Opinion
February 10, 1992
Appeal from the Supreme Court, Nassau County (Collins, J.).
Ordered that the appeal and the cross appeal from the order dated October 5, 1989, are dismissed, as that order was superseded by the order dated April 6, 1990, made upon reargument; and it is further,
Ordered that order dated April 6, 1990, is affirmed insofar as appealed from; and it is further,
Ordered that the defendants are awarded one bill of costs.
The plaintiff Charles S. Nahles alleged that he was injured when he tripped and fell over a raised portion of the roadway located near the intersection of Madison Street and Hempstead Turnpike in the Town of Hempstead and claimed that the defective roadway condition was caused or created by one or both of the defendants. We find that the Supreme Court properly granted the defendants' cross motions for summary judgment dismissing the complaint. The affidavits in support of the defendants' cross motions sufficiently established their defense so as to warrant granting summary judgment in their favor (see, Daliendo v Johnson, 147 A.D.2d 312; see also, Frank Corp. v.

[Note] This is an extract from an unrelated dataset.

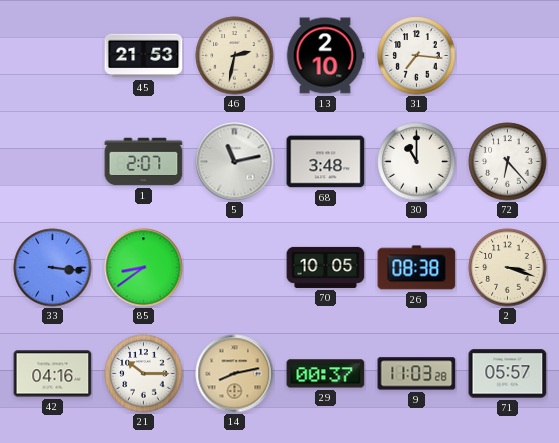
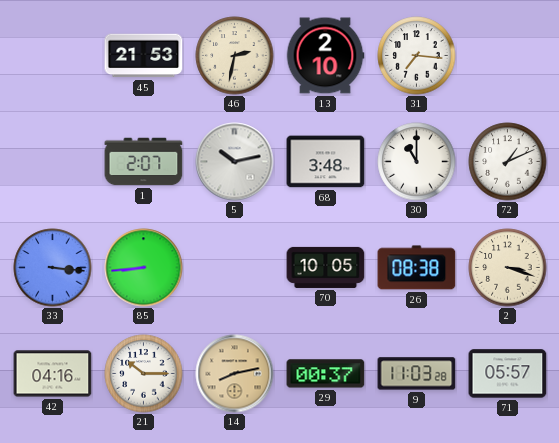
5: 11:13 -> 10:13
72: 6:23 -> 1:11
85: 8:39 -> 8:44
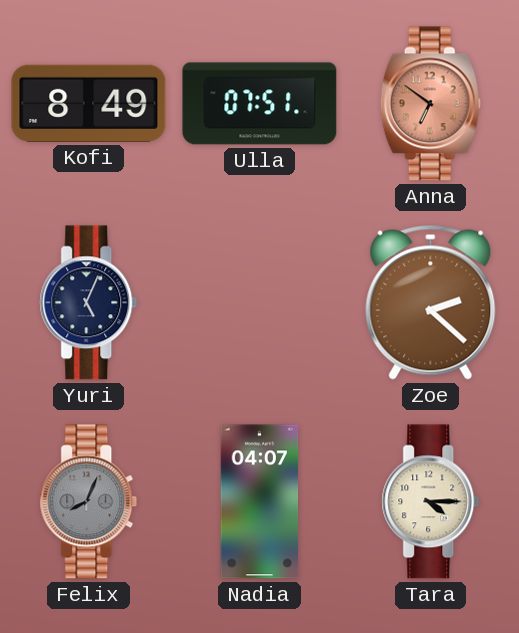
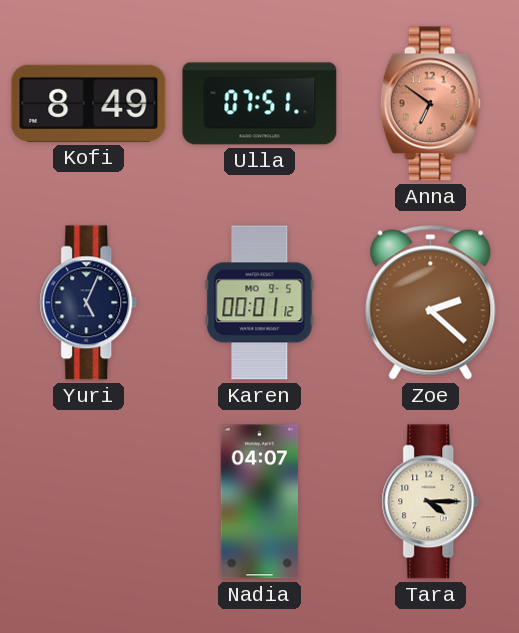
Karen: none -> 00:01
Felix: 8:04 -> none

Federal Ins. Co., 70 N.Y.2d 966). The plaintiffs' unsubstantiated allegations were insufficient to raise a material triable issue of fact (see, Frank Corp. v. Federal Ins. Co., supra; Zuckerman v. City of New York, 49 N.Y.2d 557). In the present case, the plaintiffs' "mere speculation that something might be uncovered through discovery provides no basis for denying the defendant's motion[s]" (Hohnke v. I-H Sing Lee, 159 A.D.2d 487, 488). Mangano, P.J., Sullivan, Balletta and Ritter, JJ., concur.